Elevator group controls of the type described above are often used with
elevator installations for the control of DOWN-peak and/or UP-peak
traffic, as described for example in the German patent document DE-A 18 03
648 or in the European patent document EP-B 0 091 554 (corresponding to
the U.S. Pat. No. 4,492,288). Elevator controls of this type make it
possible to empty a building in relatively short time in case of extreme
collective traffic incidence in the direction of a main floor, for
example, at the end of the workday in an office building. In this case,
the peak traffic portion of the control can be activated by a switch clock
or by a measuring device determining the traffic flow in direction of the
main floor, wherein at the same time the servicing of calls in the
UP-direction can be reduced or completely eliminated.
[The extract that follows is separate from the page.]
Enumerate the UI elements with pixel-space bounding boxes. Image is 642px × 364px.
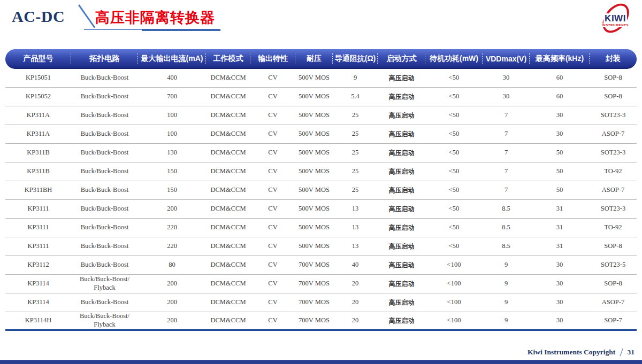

The control
algorithm or calculation formula is based upon minimizing the waiting time
of the passengers as well as increasing the transport capacity of the
elevator group.
Until the above discussed switch clock or measuring device determining the
traffic flow becomes active, a considerable time interval can occur during
which not only the interfloor traffic but also the DOWN-peak traffic has
to be serviced. This case can occur, for example, at the start of the
lunch hour, at the closing hour of the office or through a sudden increase
in the traffic at the end of a conference at one or several intermediate
floors. In this case, few passengers occupy cars for upward travel so that
the many passengers who want to travel downward are subjected to
intolerably long waiting times. Besides, the transport capacity of the
elevator group is under utilized in such a case.
SUMMARY OF THE INVENTION
The present invention concerns an apparatus and a method for the assignment
of calls entered at the floors to cars of a group of elevators, wherein
solutions are computed by means of a calculation function and the best
solution is applied.
The calls are distributed to the cars according to specific optimization
criteria by means of the calculation function where operational
objectives, for example a minimum average waiting time of all passengers
or the highest possible transport capacity, can be taken as a basis. A
further important aspect in the assignment of calls are the prevailing
traffic conditions, wherein three independent traffic categories must be
distinguished, that is, intermediate floor traffic, UP-peak traffic and
DOWN-peak traffic.
The apparatus according to the present invention is a hall call allocation
device having a solution selection module which computes possible call
allocation solutions starting from a first time solution according to
predetermined conventional rules and current situation data for the group
of elevators. The first time solution and other possible solutions are
generated in sequence as a probable best call allocation solution to a
simulator module which uses data from a traffic model module representing
probable numbers of passengers and possible floor destinations for the
entered calls to generate factors data for passengers and/or elevator
components. A calculation module uses a calculation function to evaluate
the factors data and optimization criteria data from a group elevator
control to generate another call allocation solution corresponding to the
optimization criteria and the current traffic conditions in the elevator
group. The another solution is sent to the solution selection module which
checks to see if it is the best solution for the call allocation. If the
another solution is better than the previous best solution, it is checked
for future situations and stored as the best solution if acceptable. The
possible solutions are generated and evaluated until all possible
solutions have been evaluated, or the time available for allocation has
elapsed, or the current situation data changes.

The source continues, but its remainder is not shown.